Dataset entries
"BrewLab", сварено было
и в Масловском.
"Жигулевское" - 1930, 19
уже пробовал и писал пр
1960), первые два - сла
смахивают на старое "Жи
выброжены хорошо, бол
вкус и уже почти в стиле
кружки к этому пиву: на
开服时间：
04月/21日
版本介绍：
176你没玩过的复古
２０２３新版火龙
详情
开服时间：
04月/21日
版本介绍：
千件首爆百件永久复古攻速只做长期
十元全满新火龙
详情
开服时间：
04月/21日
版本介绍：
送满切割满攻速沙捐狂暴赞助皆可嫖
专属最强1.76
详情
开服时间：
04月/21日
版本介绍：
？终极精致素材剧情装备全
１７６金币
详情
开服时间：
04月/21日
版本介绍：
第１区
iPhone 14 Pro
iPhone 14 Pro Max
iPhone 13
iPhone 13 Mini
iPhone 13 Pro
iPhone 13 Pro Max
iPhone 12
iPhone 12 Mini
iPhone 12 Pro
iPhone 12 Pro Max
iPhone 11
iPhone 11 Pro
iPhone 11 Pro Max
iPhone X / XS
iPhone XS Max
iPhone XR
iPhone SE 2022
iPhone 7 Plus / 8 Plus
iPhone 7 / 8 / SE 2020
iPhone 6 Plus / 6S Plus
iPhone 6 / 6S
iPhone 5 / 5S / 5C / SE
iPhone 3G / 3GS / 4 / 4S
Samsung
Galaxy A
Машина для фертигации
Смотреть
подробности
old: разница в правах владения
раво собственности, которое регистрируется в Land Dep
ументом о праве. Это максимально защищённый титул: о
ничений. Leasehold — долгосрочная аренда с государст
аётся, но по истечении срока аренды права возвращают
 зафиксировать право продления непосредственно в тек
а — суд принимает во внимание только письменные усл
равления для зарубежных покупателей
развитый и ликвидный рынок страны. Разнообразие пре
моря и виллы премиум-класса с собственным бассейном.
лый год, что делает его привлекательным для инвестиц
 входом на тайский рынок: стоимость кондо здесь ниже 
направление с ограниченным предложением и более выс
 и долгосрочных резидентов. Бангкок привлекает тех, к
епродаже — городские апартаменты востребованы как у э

§ **Exercise**: Go through the records above and copy each line where "рынок" is found.

§ **Answer to this problem**:
развитый и ликвидный рынок страны. Разнообразие пре
 входом на тайский рынок: стоимость кондо здесь ниже 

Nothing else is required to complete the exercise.